▶ Try it
Reproduce each line of the entries that carries "sees".

(Records provided begins)

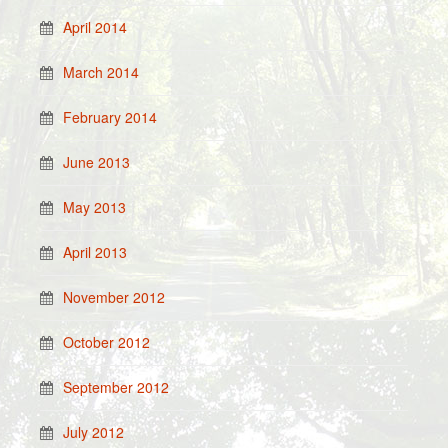
April 2014
March 2014
February 2014
June 2013
May 2013
April 2013
November 2012
October 2012
September 2012
July 2012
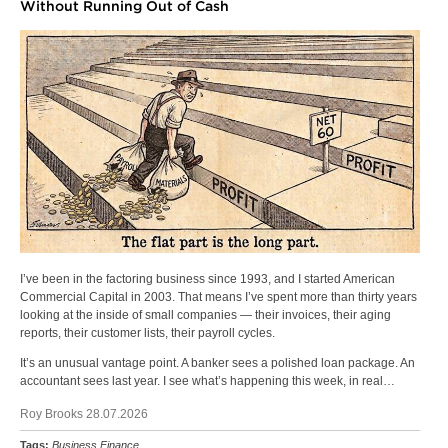
Without Running Out of Cash
I’ve been in the factoring business since 1993, and I started American
Commercial Capital in 2003. That means I’ve spent more than thirty years
looking at the inside of small companies — their invoices, their aging
reports, their customer lists, their payroll cycles.
It’s an unusual vantage point. A banker sees a polished loan package. An
accountant sees last year. I see what’s happening this week, in real…
Roy Brooks 28.07.2026
Tags:
Business Finance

(Records provided ends)

▶ Solution to this exercise
It’s an unusual vantage point. A banker sees a polished loan package. An
accountant sees last year. I see what’s happening this week, in real…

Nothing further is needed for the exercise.